> [Dataset entries]
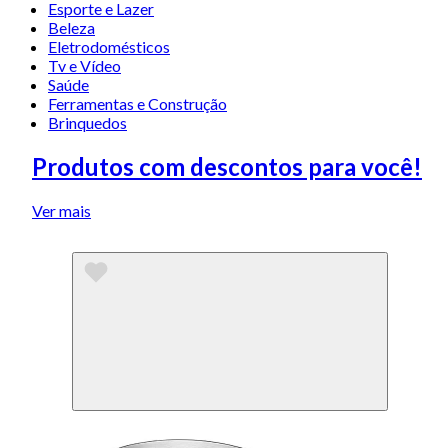
Esporte e Lazer
Beleza
Eletrodomésticos
Tv e Vídeo
Saúde
Ferramentas e Construção
Brinquedos
Produtos com descontos para você!
Ver mais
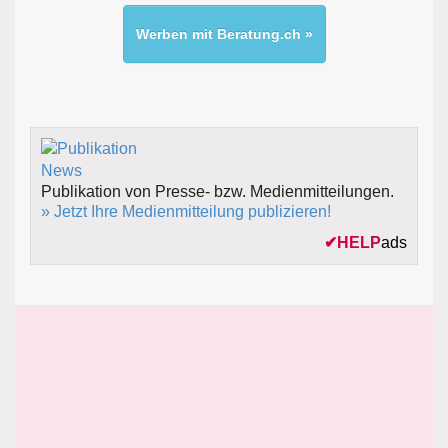
Werben mit Beratung.ch »
Publikation von Presse- bzw. Medienmitteilungen.
» Jetzt Ihre Medienmitteilung publizieren!
✔
HELP
ads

> [Exercise directions]
Apart from the images, please copy every line of the data exactly as written.

> [Response area]
Esporte e Lazer
Beleza
Eletrodomésticos
Tv e Vídeo
Saúde
Ferramentas e Construção
Brinquedos
Produtos com descontos para você!
Ver mais
Werben mit Beratung.ch »
Publikation von Presse- bzw. Medienmitteilungen.
» Jetzt Ihre Medienmitteilung publizieren!
✔
HELP
ads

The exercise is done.